Task to carry out -
The lines below, from the first through the one containing "Laiolo / Quedó", are to be given again exactly, with pictures left out and nothing added.

Extracted data entries:
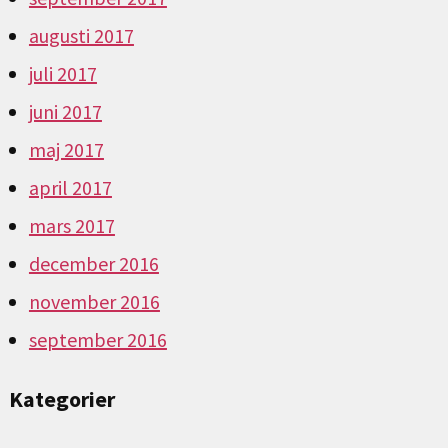
augusti 2017
juli 2017
juni 2017
maj 2017
april 2017
mars 2017
december 2016
november 2016
september 2016
Kategorier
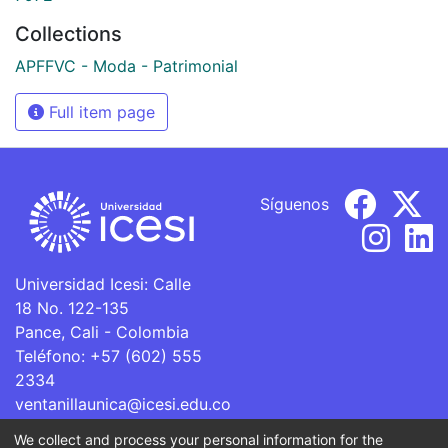
Collections
APFFVC - Moda - Patrimonial
Full item page
Síguenos
Universidad Icesi: Calle
18 No. 122-135
Pance, Cali - Colombia
Teléfono: +57 (602) 555
2334
ventanillaunica@icesi.edu.co
We collect and process your personal information for the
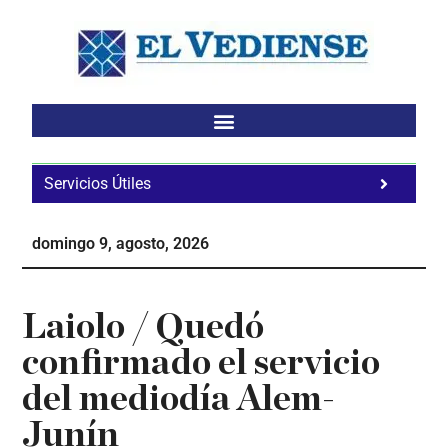
Saltar
Saltar
Saltar
al
a
al
contenido
la
pie
principal
barra
de
lateral
página
principal
Servicios Útiles
Fa
Ho
domingo 9, agosto, 2026
Te
Ne
Laiolo / Quedó
confirmado el servicio
del mediodía Alem-
Junín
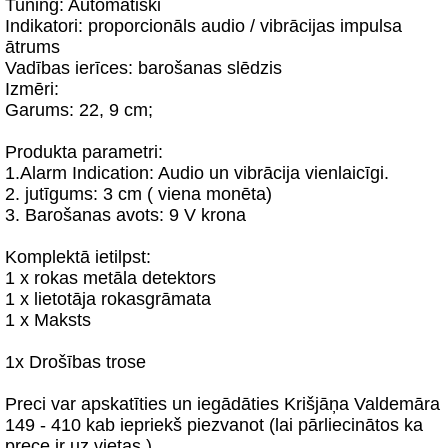
Tuning: Automātiski
Indikatori: proporcionāls audio / vibrācijas impulsa
ātrums
Vadības ierīces: barošanas slēdzis
Izmēri:
Garums: 22, 9 cm;
Produkta parametri:
1.Alarm Indication: Audio un vibrācija vienlaicīgi.
2. jutīgums: 3 cm ( viena monēta)
3. Barošanas avots: 9 V krona
Komplektā ietilpst:
1 x rokas metāla detektors
1 x lietotāja rokasgrāmata
1 x Maksts
1x Drošības trose
Preci var apskatīties un iegādāties Krišjāņa Valdemāra
149 - 410 kab iepriekš piezvanot (lai pārliecinātos ka
prece ir uz vietas )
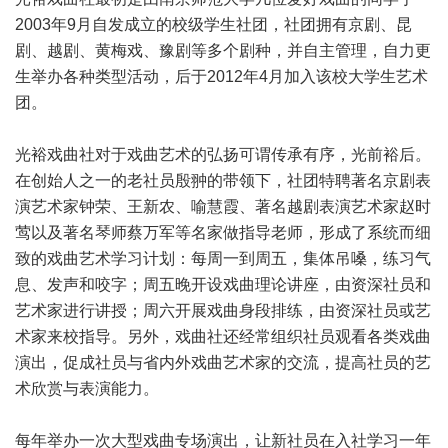
2003年9月自发成立的校级学生社团，社团拥有京剧、昆
剧、越剧、黄梅戏、豫剧等多个剧种，并自主管理，自力更
生举办各种类型活动，后于2012年4月加入该校大学生艺术
团。
光裕戏曲社对于戏曲艺术的弘扬可谓传承有序，光前裕后。
在创始人之一的老社员殷翀的带领下，社团特聘著名京剧表
演艺术家钟荣、王新农、喻慧霞、著名越剧表演艺术家赵时
莺以及著名琴师蔡万军等名家做指导老师，形成了系统而细
致的戏曲艺术学习计划：每周一到周五，集体吊嗓，练习气
息、发声和咬字；周五晚开设戏曲理论讲座，由资深社员和
艺术家进行讲授；周六开展戏曲身段排练，由资深社员或艺
术家来校指导。另外，戏曲社还经常组织社员观看各类戏曲
演出，促成社员与省内外戏曲艺术家的交流，提高社员的艺
术欣赏与表演能力。
每年举办一次大型戏曲专场演出，让新社员在入社学习一年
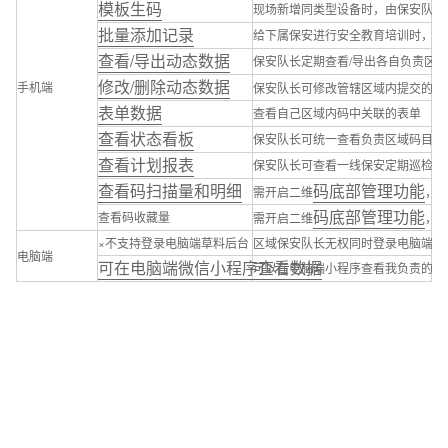
模板生码
现场新增同类型设备时，由保安队长
批量添加记录
给下属保安进行安全教育培训时，给
查看/导出动态数据
保安队长定期查看/导出各自负责区
修改/删除动态数据
手机端
保安队长可修改管辖区域内提交的巡
表单数据
查看自己区域内码中关联的表单
查看状态看板
保安队长可统一查看负责区域码目录
查看计划报表
保安队长可查看一线保安定期巡检计
查看码扫描量和明细
码底部管理功能
需开启二维
，
码底部管理功能
查看码收藏量
需开启二维
，
×不支持登录电脑端草料后台
区域保安队长无权同时登录电脑端工
电脑端
可在电脑端微信小程序查看数据
可以在电脑端小程序查看我负责的码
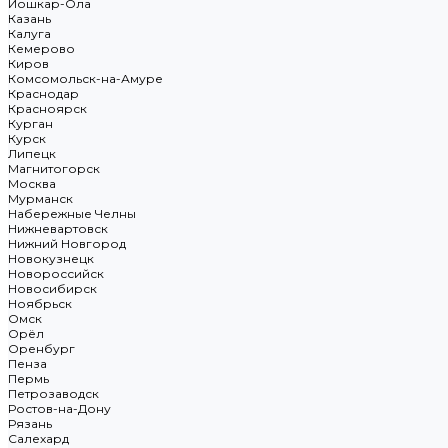
Йошкар-Ола
Казань
Калуга
Кемерово
Киров
Комсомольск-на-Амуре
Краснодар
Красноярск
Курган
Курск
Липецк
Магнитогорск
Москва
Мурманск
Набережные Челны
Нижневартовск
Нижний Новгород
Новокузнецк
Новороссийск
Новосибирск
Ноябрьск
Омск
Орёл
Оренбург
Пенза
Пермь
Петрозаводск
Ростов-на-Дону
Рязань
Салехард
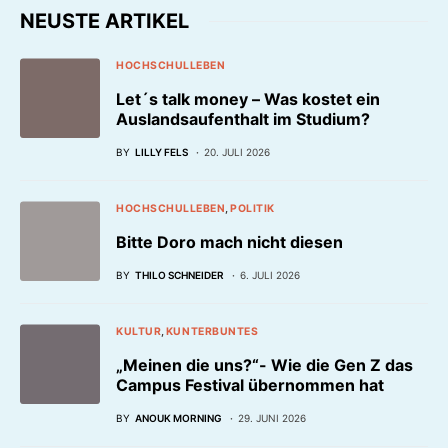
NEUSTE ARTIKEL
HOCHSCHULLEBEN
Let´s talk money – Was kostet ein
Auslandsaufenthalt im Studium?
BY
LILLY FELS
20. JULI 2026
HOCHSCHULLEBEN
POLITIK
Bitte Doro mach nicht diesen
BY
THILO SCHNEIDER
6. JULI 2026
KULTUR
KUNTERBUNTES
„Meinen die uns?“- Wie die Gen Z das
Campus Festival übernommen hat
BY
ANOUK MORNING
29. JUNI 2026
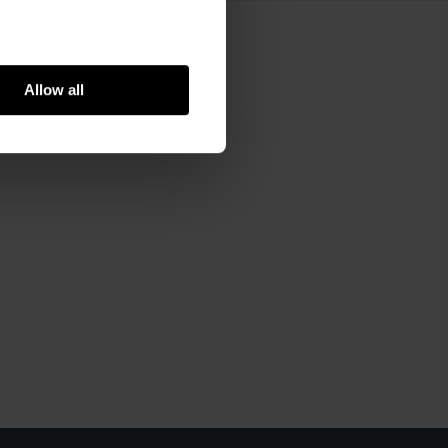
Allow all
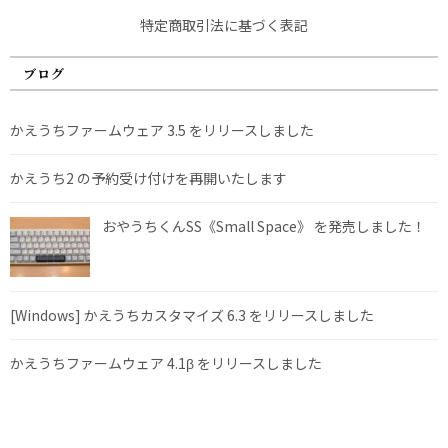
特定商取引法に基づく表記
ブログ
かえうちファームウェア 3.5 をリリースしました
かえうち2 の予約受け付けを再開いたします
おやうちくんSS《Small Space》 を発売しました！
[Windows] かえうちカスタマイズ 6.3 をリリースしました
かえうちファームウェア 4.1β をリリースしました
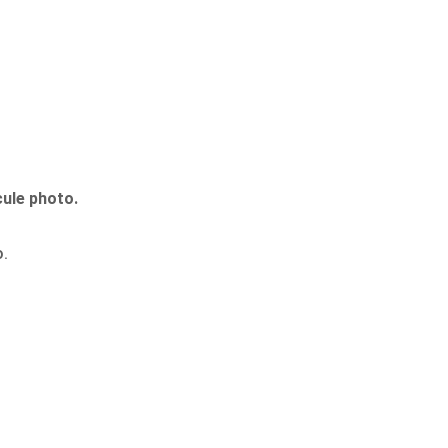
cule photo.
o.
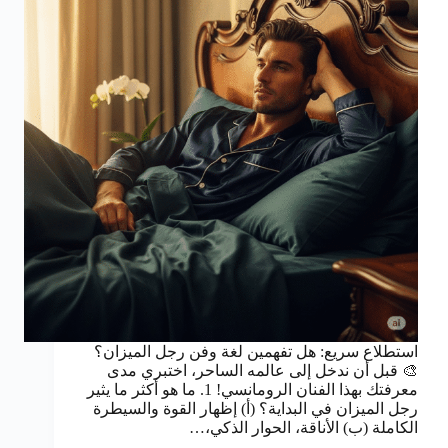
استطلاع سريع: هل تفهمين لغة وفن رجل الميزان؟
🎨 قبل أن ندخل إلى عالمه الساحر، اختبري مدى
معرفتك بهذا الفنان الرومانسي! 1. ما هو أكثر ما يثير
رجل الميزان في البداية؟ (أ) إظهار القوة والسيطرة
الكاملة (ب) الأناقة، الحوار الذكي،…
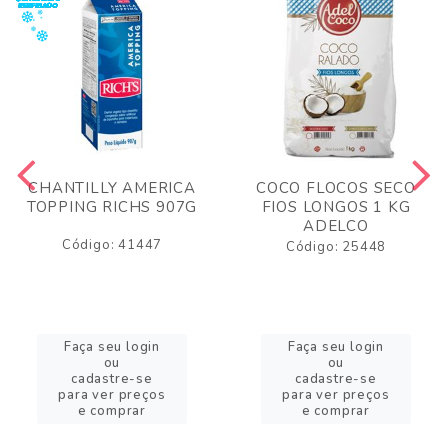
CHANTILLY AMERICA
COCO FLOCOS SECO
TOPPING RICHS 907G
FIOS LONGOS 1 KG
ADELCO
Código: 41447
Código: 25448
Faça seu login
Faça seu login
ou
ou
cadastre-se
cadastre-se
para ver preços
para ver preços
e comprar
e comprar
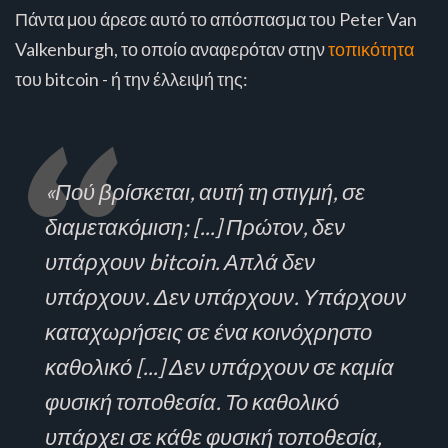
Πάντα μου άρεσε αυτό το απόσπασμα του Peter Van
Valkenburgh, το οποίο αναφερόταν στην
τοπικότητα
του bitcoin - ή την έλλειψή της:
«Πού βρίσκεται, αυτή τη στιγμή, σε
διαμετακόμιση; [...] Πρώτον, δεν
υπάρχουν bitcoin. Απλά δεν
υπάρχουν. Δεν υπάρχουν. Υπάρχουν
καταχωρήσεις σε ένα κοινόχρηστο
καθολικό [...] Δεν υπάρχουν σε καμία
φυσική τοποθεσία. Το καθολικό
υπάρχει σε κάθε φυσική τοποθεσία,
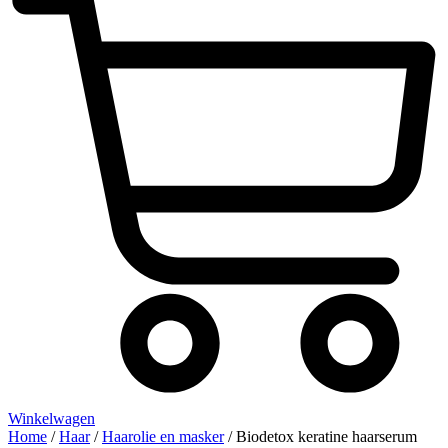
Winkelwagen
Home
/
Haar
/
Haarolie en masker
/ Biodetox keratine haarserum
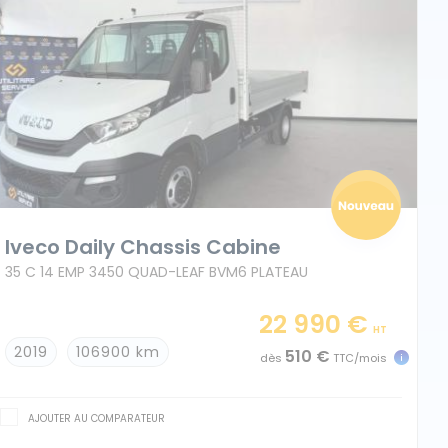
Iveco Daily Chassis Cabine
35 C 14 EMP 3450 QUAD-LEAF BVM6 PLATEAU
22 990 €
HT
2019
106900 km
510 €
dès
TTC/mois
AJOUTER AU COMPARATEUR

Result -
augusti 2017
juli 2017
juni 2017
maj 2017
april 2017
mars 2017
december 2016
november 2016
september 2016
Kategorier
Collections
APFFVC - Moda - Patrimonial
Full item page
Síguenos
Universidad Icesi: Calle
18 No. 122-135
Pance, Cali - Colombia
Teléfono: +57 (602) 555
2334
ventanillaunica@icesi.edu.co
We collect and process your personal information for the
Saltar
Saltar
Saltar
al
a
al
contenido
la
pie
principal
barra
de
lateral
página
principal
Servicios Útiles
Fa
Ho
domingo 9, agosto, 2026
Te
Ne
Laiolo / Quedó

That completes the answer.